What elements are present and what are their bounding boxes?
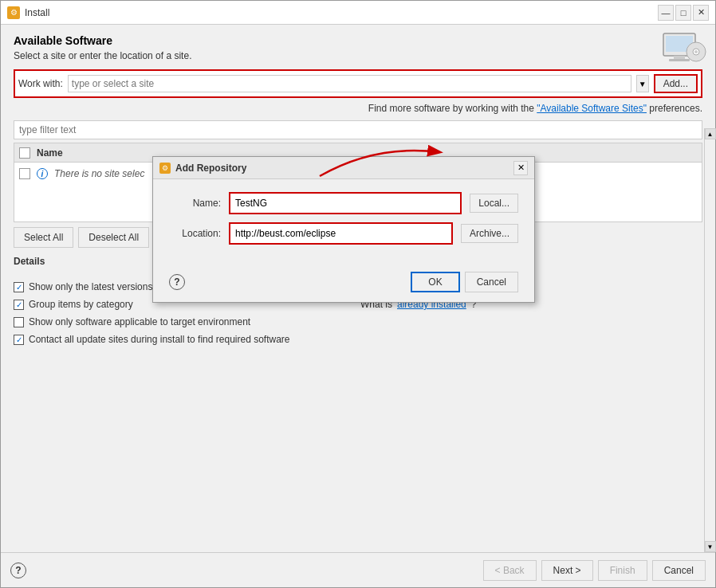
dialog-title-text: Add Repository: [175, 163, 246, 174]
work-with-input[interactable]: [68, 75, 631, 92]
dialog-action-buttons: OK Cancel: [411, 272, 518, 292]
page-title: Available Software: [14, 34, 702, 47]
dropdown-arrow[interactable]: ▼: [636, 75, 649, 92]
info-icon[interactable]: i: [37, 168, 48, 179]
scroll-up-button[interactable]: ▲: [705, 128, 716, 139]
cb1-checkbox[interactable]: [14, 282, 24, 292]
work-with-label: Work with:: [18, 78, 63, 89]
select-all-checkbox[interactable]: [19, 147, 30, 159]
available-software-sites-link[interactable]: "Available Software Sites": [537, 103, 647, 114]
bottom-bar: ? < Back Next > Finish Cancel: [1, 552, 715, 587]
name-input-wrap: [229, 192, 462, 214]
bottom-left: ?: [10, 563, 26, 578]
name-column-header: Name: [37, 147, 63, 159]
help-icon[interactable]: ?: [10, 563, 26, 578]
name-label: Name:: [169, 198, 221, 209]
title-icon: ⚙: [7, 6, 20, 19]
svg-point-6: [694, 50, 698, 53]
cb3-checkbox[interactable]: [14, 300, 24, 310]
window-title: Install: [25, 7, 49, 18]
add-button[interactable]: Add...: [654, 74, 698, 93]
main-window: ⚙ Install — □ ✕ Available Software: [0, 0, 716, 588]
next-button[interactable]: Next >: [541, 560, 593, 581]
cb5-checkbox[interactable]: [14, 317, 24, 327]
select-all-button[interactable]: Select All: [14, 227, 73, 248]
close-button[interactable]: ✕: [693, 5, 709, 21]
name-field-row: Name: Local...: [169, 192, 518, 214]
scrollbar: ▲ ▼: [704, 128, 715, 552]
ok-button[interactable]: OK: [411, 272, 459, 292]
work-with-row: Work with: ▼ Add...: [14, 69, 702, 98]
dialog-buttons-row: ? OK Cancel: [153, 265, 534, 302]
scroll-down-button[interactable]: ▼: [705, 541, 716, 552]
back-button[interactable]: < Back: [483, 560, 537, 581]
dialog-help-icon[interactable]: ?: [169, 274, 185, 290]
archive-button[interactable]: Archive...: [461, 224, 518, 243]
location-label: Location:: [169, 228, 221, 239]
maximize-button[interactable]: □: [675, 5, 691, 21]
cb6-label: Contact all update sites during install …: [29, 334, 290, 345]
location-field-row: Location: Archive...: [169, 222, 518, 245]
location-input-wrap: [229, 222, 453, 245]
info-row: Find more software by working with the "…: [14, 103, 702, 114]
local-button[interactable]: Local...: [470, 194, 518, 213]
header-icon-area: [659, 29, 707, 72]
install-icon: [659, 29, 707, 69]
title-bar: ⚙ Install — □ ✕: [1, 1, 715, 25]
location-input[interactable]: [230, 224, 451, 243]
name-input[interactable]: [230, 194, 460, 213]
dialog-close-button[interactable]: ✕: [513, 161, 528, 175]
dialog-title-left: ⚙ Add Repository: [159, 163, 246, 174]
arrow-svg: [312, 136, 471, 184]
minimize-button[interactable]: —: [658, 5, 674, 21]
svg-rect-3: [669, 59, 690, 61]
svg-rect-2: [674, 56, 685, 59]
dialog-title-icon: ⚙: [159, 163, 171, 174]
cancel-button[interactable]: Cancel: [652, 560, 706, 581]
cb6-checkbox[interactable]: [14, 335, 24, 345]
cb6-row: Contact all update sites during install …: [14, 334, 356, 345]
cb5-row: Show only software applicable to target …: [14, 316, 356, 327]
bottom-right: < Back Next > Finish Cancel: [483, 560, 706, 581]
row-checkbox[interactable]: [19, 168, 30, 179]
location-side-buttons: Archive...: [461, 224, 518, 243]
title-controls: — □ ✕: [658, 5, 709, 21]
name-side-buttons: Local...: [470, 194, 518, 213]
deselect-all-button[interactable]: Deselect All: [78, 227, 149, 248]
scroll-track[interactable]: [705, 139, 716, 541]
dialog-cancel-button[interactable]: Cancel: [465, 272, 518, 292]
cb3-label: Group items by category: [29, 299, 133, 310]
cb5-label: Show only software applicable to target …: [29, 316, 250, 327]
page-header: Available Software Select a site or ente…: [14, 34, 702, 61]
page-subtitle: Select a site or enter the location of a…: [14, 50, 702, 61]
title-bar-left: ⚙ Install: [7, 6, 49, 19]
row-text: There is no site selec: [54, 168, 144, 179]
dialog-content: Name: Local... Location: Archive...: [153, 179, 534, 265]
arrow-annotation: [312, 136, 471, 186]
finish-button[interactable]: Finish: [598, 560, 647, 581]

--

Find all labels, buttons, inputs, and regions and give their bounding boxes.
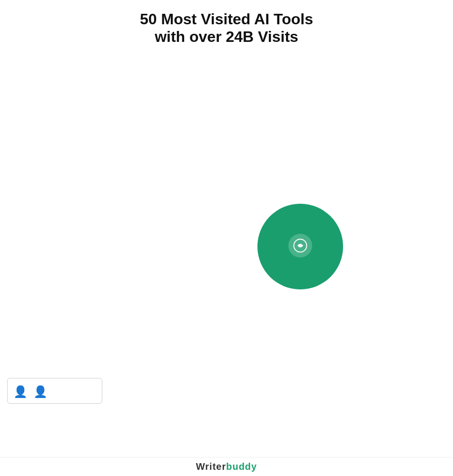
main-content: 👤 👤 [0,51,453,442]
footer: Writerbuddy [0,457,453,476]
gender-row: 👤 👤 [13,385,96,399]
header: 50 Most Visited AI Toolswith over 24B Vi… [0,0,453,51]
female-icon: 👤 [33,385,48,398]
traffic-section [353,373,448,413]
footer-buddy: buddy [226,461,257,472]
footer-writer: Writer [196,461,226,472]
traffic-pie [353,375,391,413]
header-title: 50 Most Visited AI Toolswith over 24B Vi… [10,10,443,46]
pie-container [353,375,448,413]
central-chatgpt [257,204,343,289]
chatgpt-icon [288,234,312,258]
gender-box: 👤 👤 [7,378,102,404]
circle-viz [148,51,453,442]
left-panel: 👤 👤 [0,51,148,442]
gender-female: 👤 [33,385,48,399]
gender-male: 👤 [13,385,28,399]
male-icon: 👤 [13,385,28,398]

...

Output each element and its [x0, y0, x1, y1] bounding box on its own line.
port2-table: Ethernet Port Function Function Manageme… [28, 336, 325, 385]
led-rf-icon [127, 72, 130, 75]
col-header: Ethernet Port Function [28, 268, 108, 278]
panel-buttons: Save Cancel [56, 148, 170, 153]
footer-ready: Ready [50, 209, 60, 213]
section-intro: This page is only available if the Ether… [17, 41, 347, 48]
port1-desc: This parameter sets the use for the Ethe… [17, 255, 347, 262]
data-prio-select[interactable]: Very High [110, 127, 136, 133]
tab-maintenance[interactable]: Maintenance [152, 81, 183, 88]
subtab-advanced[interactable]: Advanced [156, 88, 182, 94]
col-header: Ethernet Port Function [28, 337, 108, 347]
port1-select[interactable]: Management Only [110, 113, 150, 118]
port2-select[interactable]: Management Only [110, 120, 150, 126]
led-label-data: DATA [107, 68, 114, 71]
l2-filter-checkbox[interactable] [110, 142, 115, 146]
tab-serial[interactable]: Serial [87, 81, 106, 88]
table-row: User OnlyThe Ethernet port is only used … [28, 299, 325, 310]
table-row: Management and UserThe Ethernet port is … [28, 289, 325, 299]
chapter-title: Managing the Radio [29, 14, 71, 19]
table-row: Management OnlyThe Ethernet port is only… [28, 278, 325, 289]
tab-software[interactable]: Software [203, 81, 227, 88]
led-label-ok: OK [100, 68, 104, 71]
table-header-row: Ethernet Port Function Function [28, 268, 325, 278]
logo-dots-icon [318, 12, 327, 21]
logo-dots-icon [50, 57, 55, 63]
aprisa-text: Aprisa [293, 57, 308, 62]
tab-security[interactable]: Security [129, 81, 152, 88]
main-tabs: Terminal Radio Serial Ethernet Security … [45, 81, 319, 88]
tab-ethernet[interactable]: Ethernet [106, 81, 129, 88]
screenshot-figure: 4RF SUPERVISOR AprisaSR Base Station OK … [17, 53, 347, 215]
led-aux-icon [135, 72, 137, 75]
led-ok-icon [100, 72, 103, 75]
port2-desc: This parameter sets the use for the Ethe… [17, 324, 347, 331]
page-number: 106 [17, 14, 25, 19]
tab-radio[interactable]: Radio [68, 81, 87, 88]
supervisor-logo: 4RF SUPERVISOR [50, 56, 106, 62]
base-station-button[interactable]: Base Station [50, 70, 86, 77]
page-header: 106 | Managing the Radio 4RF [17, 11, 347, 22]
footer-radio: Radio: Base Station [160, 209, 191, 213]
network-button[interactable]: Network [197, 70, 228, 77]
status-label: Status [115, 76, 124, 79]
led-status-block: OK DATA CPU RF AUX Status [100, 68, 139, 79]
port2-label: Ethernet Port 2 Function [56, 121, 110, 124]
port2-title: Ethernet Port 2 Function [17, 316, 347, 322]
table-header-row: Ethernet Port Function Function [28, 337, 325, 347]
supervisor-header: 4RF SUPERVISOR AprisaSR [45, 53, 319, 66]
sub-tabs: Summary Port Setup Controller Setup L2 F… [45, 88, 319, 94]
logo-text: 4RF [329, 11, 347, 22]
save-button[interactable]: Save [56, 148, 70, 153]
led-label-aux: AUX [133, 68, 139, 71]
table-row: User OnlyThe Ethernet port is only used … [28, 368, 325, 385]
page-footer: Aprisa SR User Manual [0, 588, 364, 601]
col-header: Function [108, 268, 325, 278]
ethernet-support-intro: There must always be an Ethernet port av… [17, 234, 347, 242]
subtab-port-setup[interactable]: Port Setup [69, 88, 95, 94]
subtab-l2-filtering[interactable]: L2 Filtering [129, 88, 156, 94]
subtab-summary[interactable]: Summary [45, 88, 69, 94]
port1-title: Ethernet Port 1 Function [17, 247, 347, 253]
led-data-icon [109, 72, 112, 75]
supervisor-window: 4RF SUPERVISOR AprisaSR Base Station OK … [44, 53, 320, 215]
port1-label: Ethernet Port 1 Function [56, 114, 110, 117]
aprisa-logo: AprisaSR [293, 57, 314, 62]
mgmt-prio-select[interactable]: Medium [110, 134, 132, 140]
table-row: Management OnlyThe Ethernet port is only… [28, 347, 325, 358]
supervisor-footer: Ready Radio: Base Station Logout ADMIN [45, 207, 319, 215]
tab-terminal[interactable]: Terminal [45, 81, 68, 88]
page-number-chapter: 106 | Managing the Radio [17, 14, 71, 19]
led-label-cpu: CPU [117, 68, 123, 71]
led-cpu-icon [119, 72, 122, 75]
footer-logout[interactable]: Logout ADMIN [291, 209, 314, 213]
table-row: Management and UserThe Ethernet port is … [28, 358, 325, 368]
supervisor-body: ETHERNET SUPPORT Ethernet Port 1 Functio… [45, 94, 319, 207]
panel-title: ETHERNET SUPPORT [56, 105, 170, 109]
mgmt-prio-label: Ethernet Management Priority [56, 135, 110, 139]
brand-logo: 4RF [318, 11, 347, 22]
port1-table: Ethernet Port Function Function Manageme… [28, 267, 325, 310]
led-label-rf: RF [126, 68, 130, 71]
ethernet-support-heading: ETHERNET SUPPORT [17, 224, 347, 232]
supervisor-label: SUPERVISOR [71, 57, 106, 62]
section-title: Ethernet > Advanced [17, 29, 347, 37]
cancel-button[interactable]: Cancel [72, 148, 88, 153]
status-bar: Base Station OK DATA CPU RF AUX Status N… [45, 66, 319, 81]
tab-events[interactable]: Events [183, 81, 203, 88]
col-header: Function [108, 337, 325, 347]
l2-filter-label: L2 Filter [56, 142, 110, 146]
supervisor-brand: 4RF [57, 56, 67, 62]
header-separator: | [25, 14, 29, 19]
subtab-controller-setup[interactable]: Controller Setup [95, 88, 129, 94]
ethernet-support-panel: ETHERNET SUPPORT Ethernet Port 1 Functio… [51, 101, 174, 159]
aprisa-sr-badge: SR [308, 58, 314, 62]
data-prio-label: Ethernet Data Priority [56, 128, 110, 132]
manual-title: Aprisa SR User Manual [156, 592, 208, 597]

> [Work order]
Check each line above for the string "Security" and copy the ones that have it.

> [Answer to this exercise]
tab-security[interactable]: Security [129, 81, 152, 88]
main-tabs: Terminal Radio Serial Ethernet Security … [45, 81, 319, 88]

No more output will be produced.